SERENGETI NATIONAL PARK

Serengeti National Park is the most famous of Tanzania’s national parks, part of the Northern Safari circut and national Parks. It occupies vast areas, covering 14,763 square kilometers, and wildlife conservation is at a high priority. Serengeti was gazetted in 1951, and accepted by the World heritage Convention as a World Heritage Site and Biosphere Reserve in 1981. With more than 4 million mammals, among them  wildebeests, Thomson-gazelles, zebras, impalas, topies, buffaloes, Grants-gazelles, giraffes, and warthogs, Serengeti is an excellent park for game viewing.

Every year in May or June, zebras and wildebeest carpet the northern Serengeti, undertaking a circuit of 1000 km as they thunder westwards searching for new pastures, waterholes and young grass of the park corridor. Predators prowl the plains, and Serengeti is the only place where one can witness this annual movement, also called “The race for life”.

The vast grass fields make Serengeti a paradise for predators. There are most hyenas, but the national park is especially known for its lions, and you should be very out of luck not to capture quite a few lions on camera while you are in the park, even the black manned male lions.

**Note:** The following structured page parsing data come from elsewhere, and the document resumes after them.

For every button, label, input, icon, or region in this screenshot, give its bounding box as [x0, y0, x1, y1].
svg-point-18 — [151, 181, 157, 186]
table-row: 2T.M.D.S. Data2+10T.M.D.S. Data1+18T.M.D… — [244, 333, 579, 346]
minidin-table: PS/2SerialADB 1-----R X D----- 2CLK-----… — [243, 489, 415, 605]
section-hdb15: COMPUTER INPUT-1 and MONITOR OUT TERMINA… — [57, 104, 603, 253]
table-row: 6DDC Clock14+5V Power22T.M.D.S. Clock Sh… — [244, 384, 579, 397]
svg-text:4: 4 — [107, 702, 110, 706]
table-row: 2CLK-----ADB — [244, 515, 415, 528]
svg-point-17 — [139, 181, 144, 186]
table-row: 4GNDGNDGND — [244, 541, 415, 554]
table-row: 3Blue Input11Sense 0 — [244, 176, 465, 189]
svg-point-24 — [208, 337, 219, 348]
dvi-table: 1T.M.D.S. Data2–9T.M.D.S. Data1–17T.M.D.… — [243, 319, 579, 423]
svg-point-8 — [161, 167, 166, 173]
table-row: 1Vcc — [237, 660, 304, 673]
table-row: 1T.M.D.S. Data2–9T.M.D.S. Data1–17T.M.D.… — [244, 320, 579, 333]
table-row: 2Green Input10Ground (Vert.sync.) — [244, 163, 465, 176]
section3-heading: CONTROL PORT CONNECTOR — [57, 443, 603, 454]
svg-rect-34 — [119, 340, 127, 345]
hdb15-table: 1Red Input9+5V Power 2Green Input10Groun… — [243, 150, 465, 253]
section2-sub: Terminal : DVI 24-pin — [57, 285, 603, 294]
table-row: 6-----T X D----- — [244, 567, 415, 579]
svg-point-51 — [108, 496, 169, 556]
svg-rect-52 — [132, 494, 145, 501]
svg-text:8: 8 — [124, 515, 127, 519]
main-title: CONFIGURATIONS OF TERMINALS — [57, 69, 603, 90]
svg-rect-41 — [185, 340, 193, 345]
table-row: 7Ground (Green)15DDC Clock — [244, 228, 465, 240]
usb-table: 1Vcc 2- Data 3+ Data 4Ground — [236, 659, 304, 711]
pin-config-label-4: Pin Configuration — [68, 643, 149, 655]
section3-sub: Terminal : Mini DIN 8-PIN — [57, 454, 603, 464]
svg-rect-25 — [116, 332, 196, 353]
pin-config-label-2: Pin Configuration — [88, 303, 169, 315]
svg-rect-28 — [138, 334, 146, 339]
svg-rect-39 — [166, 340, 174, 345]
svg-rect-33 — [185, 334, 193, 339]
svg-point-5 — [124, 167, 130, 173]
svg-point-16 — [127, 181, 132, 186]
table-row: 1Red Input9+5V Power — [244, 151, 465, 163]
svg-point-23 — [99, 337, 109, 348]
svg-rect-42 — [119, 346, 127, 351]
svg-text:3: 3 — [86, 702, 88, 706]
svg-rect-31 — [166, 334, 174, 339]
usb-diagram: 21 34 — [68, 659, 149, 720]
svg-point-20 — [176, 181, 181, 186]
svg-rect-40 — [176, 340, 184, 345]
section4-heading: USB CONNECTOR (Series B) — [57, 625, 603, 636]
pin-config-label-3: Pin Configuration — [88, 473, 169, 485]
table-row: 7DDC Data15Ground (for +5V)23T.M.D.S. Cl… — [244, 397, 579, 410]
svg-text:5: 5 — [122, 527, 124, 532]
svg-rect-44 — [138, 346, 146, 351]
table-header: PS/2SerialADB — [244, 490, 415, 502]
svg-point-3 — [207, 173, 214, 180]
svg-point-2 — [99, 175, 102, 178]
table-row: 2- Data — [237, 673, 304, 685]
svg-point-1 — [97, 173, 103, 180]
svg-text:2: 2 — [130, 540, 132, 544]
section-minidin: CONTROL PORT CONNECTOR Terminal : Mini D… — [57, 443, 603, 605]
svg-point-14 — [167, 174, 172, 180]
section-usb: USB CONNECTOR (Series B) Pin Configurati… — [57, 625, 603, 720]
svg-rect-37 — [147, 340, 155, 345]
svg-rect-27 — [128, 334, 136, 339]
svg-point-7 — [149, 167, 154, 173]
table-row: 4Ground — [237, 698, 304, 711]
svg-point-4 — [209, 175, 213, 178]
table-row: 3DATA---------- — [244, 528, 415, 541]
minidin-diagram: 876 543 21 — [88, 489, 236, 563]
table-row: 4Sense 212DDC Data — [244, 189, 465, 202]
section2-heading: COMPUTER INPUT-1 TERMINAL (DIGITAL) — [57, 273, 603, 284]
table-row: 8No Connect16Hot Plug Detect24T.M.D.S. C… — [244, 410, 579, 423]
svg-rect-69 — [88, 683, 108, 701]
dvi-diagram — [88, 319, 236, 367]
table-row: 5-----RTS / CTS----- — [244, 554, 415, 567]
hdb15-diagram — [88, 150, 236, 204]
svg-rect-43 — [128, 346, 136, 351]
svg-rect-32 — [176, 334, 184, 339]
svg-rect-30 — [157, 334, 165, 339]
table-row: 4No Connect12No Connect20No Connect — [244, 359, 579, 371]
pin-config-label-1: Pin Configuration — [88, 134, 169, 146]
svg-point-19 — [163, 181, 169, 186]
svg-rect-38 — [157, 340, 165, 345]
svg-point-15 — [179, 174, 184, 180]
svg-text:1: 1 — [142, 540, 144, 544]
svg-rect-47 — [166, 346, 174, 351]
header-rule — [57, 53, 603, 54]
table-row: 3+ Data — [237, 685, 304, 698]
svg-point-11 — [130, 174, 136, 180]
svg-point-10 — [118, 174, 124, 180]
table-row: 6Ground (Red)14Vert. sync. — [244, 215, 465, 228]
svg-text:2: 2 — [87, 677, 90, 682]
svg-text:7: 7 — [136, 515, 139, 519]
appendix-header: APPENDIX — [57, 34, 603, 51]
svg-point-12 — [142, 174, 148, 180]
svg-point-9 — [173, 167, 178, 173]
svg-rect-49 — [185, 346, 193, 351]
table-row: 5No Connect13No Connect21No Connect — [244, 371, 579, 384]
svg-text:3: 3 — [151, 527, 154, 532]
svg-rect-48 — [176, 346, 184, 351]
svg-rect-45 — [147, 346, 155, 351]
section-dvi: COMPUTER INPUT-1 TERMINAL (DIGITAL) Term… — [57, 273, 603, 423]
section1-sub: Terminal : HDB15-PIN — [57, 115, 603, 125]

The first thing you spot after the drive in at Naabi Hill is a vast, flat area of short grass, not a tree in sight for miles. As you approach Seronera in the center of the park, the grass is longer and there are plenty if acacia trees to be seen on the savanna. On the other side of Seronera – in the western corridor in the direction towards Lake Victoria and north towards Lobo and Maasai Mara – the terrain becomes more occupied. Serengeti National Park is set between 900 and 1850 m above sea level.

Most tourists come to Serengeti from Arusha, as part of a safari, which also includes Tarangire, Lake Manyara and Ngorongoro. The distance from Arusha is 320 km, and the drive takes around 6 hours. You can also fly directly to the small air stripe at Seronera.

The best time to see this park is between December and May, when the wildebeest migration is in the south, and if you are lucky, you will catch the annual movement of wildebeest and zebras in May or June.